Activity
Only the lines of the data below from the one with "Das Festival tschechisch-deutscher" through the one with "Cùng với đó, TP" are wanted. Repeat them exactly.

Collected data entries
BEGIN

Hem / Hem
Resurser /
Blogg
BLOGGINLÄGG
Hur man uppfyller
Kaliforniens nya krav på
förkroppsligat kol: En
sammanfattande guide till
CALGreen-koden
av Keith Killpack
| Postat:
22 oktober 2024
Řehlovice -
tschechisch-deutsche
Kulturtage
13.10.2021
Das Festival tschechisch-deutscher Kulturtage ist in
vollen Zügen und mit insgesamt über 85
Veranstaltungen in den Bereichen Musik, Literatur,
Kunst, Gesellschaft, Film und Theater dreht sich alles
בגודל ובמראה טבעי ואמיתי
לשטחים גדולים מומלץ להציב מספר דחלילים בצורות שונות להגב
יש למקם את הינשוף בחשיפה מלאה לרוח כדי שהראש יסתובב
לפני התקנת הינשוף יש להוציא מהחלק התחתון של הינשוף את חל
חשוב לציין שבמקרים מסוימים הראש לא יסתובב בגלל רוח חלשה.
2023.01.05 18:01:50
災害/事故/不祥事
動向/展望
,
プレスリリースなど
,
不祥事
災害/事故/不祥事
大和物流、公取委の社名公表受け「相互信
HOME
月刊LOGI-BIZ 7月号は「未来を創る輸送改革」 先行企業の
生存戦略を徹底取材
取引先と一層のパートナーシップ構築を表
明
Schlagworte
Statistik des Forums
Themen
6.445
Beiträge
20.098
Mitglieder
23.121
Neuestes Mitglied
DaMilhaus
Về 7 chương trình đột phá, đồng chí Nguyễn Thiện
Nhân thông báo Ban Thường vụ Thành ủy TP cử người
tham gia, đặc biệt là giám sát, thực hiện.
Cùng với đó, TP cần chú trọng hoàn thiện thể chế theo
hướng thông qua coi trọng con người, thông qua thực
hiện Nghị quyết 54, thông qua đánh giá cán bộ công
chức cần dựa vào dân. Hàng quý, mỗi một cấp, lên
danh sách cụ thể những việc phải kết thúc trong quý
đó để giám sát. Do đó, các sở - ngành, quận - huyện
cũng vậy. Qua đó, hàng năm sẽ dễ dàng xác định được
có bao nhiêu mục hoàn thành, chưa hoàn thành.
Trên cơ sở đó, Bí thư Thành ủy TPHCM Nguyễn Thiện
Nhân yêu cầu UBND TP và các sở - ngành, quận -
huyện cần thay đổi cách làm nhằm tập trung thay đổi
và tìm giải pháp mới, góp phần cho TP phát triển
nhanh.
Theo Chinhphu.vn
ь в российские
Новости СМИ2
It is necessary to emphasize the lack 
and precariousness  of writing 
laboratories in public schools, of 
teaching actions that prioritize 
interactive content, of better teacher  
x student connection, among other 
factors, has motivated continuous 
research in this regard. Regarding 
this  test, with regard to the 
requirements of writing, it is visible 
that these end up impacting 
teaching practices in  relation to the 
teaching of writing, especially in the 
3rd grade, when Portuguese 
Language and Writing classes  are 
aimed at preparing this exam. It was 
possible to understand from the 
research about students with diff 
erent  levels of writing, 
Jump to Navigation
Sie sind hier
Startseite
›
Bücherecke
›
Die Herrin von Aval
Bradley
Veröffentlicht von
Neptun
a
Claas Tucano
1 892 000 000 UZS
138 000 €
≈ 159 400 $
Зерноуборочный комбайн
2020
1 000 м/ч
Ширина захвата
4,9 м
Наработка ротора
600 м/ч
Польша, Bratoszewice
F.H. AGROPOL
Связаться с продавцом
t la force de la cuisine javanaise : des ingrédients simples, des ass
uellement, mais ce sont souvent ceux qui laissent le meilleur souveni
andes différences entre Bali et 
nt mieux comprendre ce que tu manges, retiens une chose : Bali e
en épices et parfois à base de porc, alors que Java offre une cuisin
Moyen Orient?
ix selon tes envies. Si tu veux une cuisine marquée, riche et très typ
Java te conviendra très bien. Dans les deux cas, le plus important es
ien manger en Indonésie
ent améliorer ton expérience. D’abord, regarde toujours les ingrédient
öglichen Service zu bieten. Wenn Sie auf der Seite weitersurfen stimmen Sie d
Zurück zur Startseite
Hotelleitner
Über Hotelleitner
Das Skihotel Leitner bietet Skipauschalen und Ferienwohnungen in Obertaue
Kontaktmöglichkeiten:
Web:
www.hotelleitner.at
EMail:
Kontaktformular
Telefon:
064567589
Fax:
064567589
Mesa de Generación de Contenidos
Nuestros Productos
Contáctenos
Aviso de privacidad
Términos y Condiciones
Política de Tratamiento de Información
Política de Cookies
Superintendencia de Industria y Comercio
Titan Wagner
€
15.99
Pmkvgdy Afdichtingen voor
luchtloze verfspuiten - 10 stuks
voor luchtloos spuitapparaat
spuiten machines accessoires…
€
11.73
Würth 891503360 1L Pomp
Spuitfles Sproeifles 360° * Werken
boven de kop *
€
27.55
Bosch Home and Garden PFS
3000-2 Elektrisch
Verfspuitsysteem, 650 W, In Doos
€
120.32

END

Answer to this problem
Das Festival tschechisch-deutscher Kulturtage ist in
vollen Zügen und mit insgesamt über 85
Veranstaltungen in den Bereichen Musik, Literatur,
Kunst, Gesellschaft, Film und Theater dreht sich alles
בגודל ובמראה טבעי ואמיתי
לשטחים גדולים מומלץ להציב מספר דחלילים בצורות שונות להגב
יש למקם את הינשוף בחשיפה מלאה לרוח כדי שהראש יסתובב
לפני התקנת הינשוף יש להוציא מהחלק התחתון של הינשוף את חל
חשוב לציין שבמקרים מסוימים הראש לא יסתובב בגלל רוח חלשה.
2023.01.05 18:01:50
災害/事故/不祥事
動向/展望
,
プレスリリースなど
,
不祥事
災害/事故/不祥事
大和物流、公取委の社名公表受け「相互信
HOME
月刊LOGI-BIZ 7月号は「未来を創る輸送改革」 先行企業の
生存戦略を徹底取材
取引先と一層のパートナーシップ構築を表
明
Schlagworte
Statistik des Forums
Themen
6.445
Beiträge
20.098
Mitglieder
23.121
Neuestes Mitglied
DaMilhaus
Về 7 chương trình đột phá, đồng chí Nguyễn Thiện
Nhân thông báo Ban Thường vụ Thành ủy TP cử người
tham gia, đặc biệt là giám sát, thực hiện.
Cùng với đó, TP cần chú trọng hoàn thiện thể chế theo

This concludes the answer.